EXERCISE PROMPT: Retype all of the material exactly, leaving no line out.

DATA SUPPLIED:
= = =

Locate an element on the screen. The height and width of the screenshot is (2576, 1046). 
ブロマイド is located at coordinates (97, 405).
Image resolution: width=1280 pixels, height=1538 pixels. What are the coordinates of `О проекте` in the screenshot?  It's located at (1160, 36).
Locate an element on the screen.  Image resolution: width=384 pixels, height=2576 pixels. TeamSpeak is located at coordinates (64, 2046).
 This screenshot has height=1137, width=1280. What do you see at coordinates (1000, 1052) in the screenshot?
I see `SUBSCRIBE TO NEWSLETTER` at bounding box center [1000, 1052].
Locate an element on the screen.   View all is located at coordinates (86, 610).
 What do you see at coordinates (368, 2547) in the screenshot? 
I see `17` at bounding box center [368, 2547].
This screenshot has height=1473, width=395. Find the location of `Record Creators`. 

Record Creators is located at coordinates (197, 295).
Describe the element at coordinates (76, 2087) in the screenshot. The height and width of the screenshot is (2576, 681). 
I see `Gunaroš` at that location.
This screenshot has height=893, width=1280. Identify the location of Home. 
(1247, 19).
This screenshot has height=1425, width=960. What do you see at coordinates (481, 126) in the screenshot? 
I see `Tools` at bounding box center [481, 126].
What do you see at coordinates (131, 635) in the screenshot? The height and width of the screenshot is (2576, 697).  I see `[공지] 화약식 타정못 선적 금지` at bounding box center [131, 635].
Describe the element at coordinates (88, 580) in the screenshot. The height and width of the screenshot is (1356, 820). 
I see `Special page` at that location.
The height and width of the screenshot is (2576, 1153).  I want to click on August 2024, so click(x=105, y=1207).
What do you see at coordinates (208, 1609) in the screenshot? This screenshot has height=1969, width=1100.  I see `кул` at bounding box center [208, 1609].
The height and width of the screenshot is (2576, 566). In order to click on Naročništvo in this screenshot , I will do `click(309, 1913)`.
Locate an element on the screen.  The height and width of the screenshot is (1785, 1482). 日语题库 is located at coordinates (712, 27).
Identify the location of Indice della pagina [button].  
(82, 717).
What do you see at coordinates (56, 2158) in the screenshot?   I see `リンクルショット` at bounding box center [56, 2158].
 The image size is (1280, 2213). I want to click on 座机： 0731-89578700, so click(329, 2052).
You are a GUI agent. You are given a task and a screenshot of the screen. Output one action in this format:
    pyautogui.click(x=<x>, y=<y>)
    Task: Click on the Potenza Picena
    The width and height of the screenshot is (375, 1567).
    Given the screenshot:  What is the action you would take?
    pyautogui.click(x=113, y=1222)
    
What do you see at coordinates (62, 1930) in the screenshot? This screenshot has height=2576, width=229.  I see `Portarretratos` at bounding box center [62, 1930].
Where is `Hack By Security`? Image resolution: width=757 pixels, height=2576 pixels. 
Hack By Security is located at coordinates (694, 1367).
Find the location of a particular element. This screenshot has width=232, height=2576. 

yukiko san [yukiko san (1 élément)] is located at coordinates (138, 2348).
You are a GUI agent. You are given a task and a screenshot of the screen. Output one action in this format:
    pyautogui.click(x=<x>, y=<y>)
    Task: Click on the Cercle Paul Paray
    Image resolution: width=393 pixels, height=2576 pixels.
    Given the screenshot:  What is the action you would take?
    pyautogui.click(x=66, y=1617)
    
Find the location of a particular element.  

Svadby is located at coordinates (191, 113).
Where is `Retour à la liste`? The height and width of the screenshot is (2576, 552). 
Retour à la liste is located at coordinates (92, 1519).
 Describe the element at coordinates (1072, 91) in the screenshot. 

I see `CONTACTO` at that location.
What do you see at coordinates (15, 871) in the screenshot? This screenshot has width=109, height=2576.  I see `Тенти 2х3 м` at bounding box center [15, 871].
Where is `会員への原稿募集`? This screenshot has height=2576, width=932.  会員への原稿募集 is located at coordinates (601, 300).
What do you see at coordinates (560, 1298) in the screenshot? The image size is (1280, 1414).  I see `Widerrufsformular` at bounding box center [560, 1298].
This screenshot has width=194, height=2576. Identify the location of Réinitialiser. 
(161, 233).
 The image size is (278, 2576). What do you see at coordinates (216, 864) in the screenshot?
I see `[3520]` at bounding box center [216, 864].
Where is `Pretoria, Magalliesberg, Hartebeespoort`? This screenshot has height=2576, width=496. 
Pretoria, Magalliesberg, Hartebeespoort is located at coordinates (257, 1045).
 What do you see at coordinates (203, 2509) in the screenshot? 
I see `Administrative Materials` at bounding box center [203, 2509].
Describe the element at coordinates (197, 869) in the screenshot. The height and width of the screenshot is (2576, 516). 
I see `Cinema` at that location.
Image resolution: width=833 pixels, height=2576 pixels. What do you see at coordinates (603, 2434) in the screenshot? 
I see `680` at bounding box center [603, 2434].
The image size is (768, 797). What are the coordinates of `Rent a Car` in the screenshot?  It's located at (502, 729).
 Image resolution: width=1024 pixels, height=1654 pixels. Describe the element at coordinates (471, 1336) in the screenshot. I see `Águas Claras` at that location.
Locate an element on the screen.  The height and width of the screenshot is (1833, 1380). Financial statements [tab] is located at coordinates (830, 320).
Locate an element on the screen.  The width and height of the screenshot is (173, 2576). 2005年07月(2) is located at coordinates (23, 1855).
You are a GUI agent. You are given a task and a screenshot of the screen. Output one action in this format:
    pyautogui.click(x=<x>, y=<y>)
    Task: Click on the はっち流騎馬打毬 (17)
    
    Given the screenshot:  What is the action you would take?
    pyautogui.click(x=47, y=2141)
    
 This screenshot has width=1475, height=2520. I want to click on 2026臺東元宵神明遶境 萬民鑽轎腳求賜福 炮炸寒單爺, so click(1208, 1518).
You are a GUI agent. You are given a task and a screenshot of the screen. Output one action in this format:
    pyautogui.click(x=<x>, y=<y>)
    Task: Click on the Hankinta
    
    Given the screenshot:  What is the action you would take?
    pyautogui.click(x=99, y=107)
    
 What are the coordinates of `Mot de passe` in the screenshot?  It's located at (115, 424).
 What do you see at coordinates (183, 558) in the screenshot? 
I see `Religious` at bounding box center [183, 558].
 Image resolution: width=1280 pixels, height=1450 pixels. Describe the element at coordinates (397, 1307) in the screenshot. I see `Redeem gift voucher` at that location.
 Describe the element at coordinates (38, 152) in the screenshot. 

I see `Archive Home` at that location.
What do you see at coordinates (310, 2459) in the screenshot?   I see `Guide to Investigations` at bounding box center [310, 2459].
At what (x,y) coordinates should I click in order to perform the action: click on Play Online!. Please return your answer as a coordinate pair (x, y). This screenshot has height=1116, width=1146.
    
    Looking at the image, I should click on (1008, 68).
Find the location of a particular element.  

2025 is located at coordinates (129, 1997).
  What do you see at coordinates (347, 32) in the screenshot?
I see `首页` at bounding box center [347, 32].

= = =

RESULT FOR THIS EXERCISE:
Locate an element on the screen. The height and width of the screenshot is (2576, 1046). 
ブロマイド is located at coordinates (97, 405).
Image resolution: width=1280 pixels, height=1538 pixels. What are the coordinates of `О проекте` in the screenshot?  It's located at (1160, 36).
Locate an element on the screen.  Image resolution: width=384 pixels, height=2576 pixels. TeamSpeak is located at coordinates (64, 2046).
 This screenshot has height=1137, width=1280. What do you see at coordinates (1000, 1052) in the screenshot?
I see `SUBSCRIBE TO NEWSLETTER` at bounding box center [1000, 1052].
Locate an element on the screen.   View all is located at coordinates (86, 610).
 What do you see at coordinates (368, 2547) in the screenshot? 
I see `17` at bounding box center [368, 2547].
This screenshot has height=1473, width=395. Find the location of `Record Creators`. 

Record Creators is located at coordinates (197, 295).
Describe the element at coordinates (76, 2087) in the screenshot. The height and width of the screenshot is (2576, 681). 
I see `Gunaroš` at that location.
This screenshot has height=893, width=1280. Identify the location of Home. 
(1247, 19).
This screenshot has height=1425, width=960. What do you see at coordinates (481, 126) in the screenshot? 
I see `Tools` at bounding box center [481, 126].
What do you see at coordinates (131, 635) in the screenshot? The height and width of the screenshot is (2576, 697).  I see `[공지] 화약식 타정못 선적 금지` at bounding box center [131, 635].
Describe the element at coordinates (88, 580) in the screenshot. The height and width of the screenshot is (1356, 820). 
I see `Special page` at that location.
The height and width of the screenshot is (2576, 1153).  I want to click on August 2024, so click(x=105, y=1207).
What do you see at coordinates (208, 1609) in the screenshot? This screenshot has height=1969, width=1100.  I see `кул` at bounding box center [208, 1609].
The height and width of the screenshot is (2576, 566). In order to click on Naročništvo in this screenshot , I will do `click(309, 1913)`.
Locate an element on the screen.  The height and width of the screenshot is (1785, 1482). 日语题库 is located at coordinates (712, 27).
Identify the location of Indice della pagina [button].  
(82, 717).
What do you see at coordinates (56, 2158) in the screenshot?   I see `リンクルショット` at bounding box center [56, 2158].
 The image size is (1280, 2213). I want to click on 座机： 0731-89578700, so click(329, 2052).
You are a GUI agent. You are given a task and a screenshot of the screen. Output one action in this format:
    pyautogui.click(x=<x>, y=<y>)
    Task: Click on the Potenza Picena
    The width and height of the screenshot is (375, 1567).
    Given the screenshot:  What is the action you would take?
    pyautogui.click(x=113, y=1222)
    
What do you see at coordinates (62, 1930) in the screenshot? This screenshot has height=2576, width=229.  I see `Portarretratos` at bounding box center [62, 1930].
Where is `Hack By Security`? Image resolution: width=757 pixels, height=2576 pixels. 
Hack By Security is located at coordinates (694, 1367).
Find the location of a particular element. This screenshot has width=232, height=2576. 

yukiko san [yukiko san (1 élément)] is located at coordinates (138, 2348).
You are a GUI agent. You are given a task and a screenshot of the screen. Output one action in this format:
    pyautogui.click(x=<x>, y=<y>)
    Task: Click on the Cercle Paul Paray
    Image resolution: width=393 pixels, height=2576 pixels.
    Given the screenshot:  What is the action you would take?
    pyautogui.click(x=66, y=1617)
    
Find the location of a particular element.  

Svadby is located at coordinates (191, 113).
Where is `Retour à la liste`? The height and width of the screenshot is (2576, 552). 
Retour à la liste is located at coordinates (92, 1519).
 Describe the element at coordinates (1072, 91) in the screenshot. 

I see `CONTACTO` at that location.
What do you see at coordinates (15, 871) in the screenshot? This screenshot has width=109, height=2576.  I see `Тенти 2х3 м` at bounding box center [15, 871].
Where is `会員への原稿募集`? This screenshot has height=2576, width=932.  会員への原稿募集 is located at coordinates (601, 300).
What do you see at coordinates (560, 1298) in the screenshot? The image size is (1280, 1414).  I see `Widerrufsformular` at bounding box center [560, 1298].
This screenshot has width=194, height=2576. Identify the location of Réinitialiser. 
(161, 233).
 The image size is (278, 2576). What do you see at coordinates (216, 864) in the screenshot?
I see `[3520]` at bounding box center [216, 864].
Where is `Pretoria, Magalliesberg, Hartebeespoort`? This screenshot has height=2576, width=496. 
Pretoria, Magalliesberg, Hartebeespoort is located at coordinates (257, 1045).
 What do you see at coordinates (203, 2509) in the screenshot? 
I see `Administrative Materials` at bounding box center [203, 2509].
Describe the element at coordinates (197, 869) in the screenshot. The height and width of the screenshot is (2576, 516). 
I see `Cinema` at that location.
Image resolution: width=833 pixels, height=2576 pixels. What do you see at coordinates (603, 2434) in the screenshot? 
I see `680` at bounding box center [603, 2434].
The image size is (768, 797). What are the coordinates of `Rent a Car` in the screenshot?  It's located at (502, 729).
 Image resolution: width=1024 pixels, height=1654 pixels. Describe the element at coordinates (471, 1336) in the screenshot. I see `Águas Claras` at that location.
Locate an element on the screen.  The height and width of the screenshot is (1833, 1380). Financial statements [tab] is located at coordinates (830, 320).
Locate an element on the screen.  The width and height of the screenshot is (173, 2576). 2005年07月(2) is located at coordinates (23, 1855).
You are a GUI agent. You are given a task and a screenshot of the screen. Output one action in this format:
    pyautogui.click(x=<x>, y=<y>)
    Task: Click on the はっち流騎馬打毬 (17)
    
    Given the screenshot:  What is the action you would take?
    pyautogui.click(x=47, y=2141)
    
 This screenshot has width=1475, height=2520. I want to click on 2026臺東元宵神明遶境 萬民鑽轎腳求賜福 炮炸寒單爺, so click(1208, 1518).
You are a GUI agent. You are given a task and a screenshot of the screen. Output one action in this format:
    pyautogui.click(x=<x>, y=<y>)
    Task: Click on the Hankinta
    
    Given the screenshot:  What is the action you would take?
    pyautogui.click(x=99, y=107)
    
 What are the coordinates of `Mot de passe` in the screenshot?  It's located at (115, 424).
 What do you see at coordinates (183, 558) in the screenshot? 
I see `Religious` at bounding box center [183, 558].
 Image resolution: width=1280 pixels, height=1450 pixels. Describe the element at coordinates (397, 1307) in the screenshot. I see `Redeem gift voucher` at that location.
 Describe the element at coordinates (38, 152) in the screenshot. 

I see `Archive Home` at that location.
What do you see at coordinates (310, 2459) in the screenshot?   I see `Guide to Investigations` at bounding box center [310, 2459].
At what (x,y) coordinates should I click in order to perform the action: click on Play Online!. Please return your answer as a coordinate pair (x, y). This screenshot has height=1116, width=1146.
    
    Looking at the image, I should click on (1008, 68).
Find the location of a particular element.  

2025 is located at coordinates (129, 1997).
  What do you see at coordinates (347, 32) in the screenshot?
I see `首页` at bounding box center [347, 32].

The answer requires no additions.